The documentary, “Under the Gun,” featured an interview with Katie Couric and members of the Virginia Citizens Defense League. At one point, Couric asked how to keep guns out of the hands of terrorists and criminals without using background checks. The gun rights supporters answered that felons should be allowed to have guns, and that preventing gun ownership does not prevent crime.

But in the documentary, their answers were omitted. Instead, eight seconds of dead silence were inserted, making it appear that Couric’s question had stumped them.

Couric — who served as an executive producer and narrator for the documentary — subsequently apologized for the deceptive editing. The Virginia Citizens Defense League and two interview subjects, Daniel Hawes and Patricia Webb, filed a defamation suit.
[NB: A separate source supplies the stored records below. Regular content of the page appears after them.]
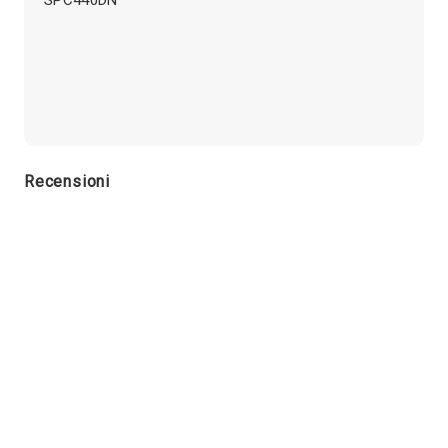
Recensioni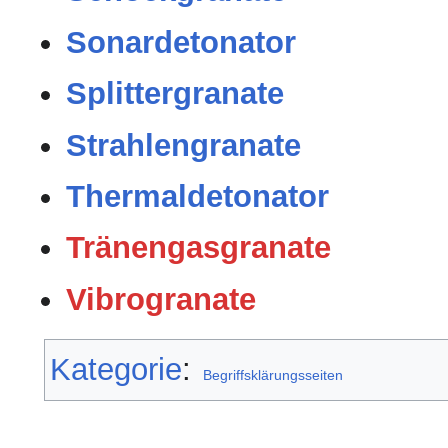
Sonardetonator
Splittergranate
Strahlengranate
Thermaldetonator
Tränengasgranate
Vibrogranate
Kategorie
:
Begriffsklärungsseiten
They argued that the film created the false impression that they were uninformed about gun issues and did not have a basis for their beliefs.

In dismissing the suit on Wednesday, U.S. District Judge James A. Gibney went much farther in defending the editing than the film’s own producers did. Gibney held that the editing was not only not defamatory, it was not even false.

“The plaintiffs’ defamation claims fail because the interview scene is not false,” Gibney wrote. “Under the Gun portrays members of the VCDL not answering the question posed by Couric. In reality, members of the VCDL did not answer the question posed by Couric. They talked about background checks and gun laws generally, but did not answer the question of how to prevent felons or terrorists from purchasing guns without background checks. The editing simply dramatizes the sophistry of the VCDL members.”

Turning to the question of defamation, Gibney found that merely appearing to be “stumped” by a question is not enough to constitute defamation.

“At worst, this shows artistically that they either cannot or will not answer the question,” the judge ruled. “Their verbal responses during the interview showed the same thing. Either way, not having an answer to a question on a difficult and complex issue is not defamatory.”

The ruling was first reported by The Hollywood Reporter.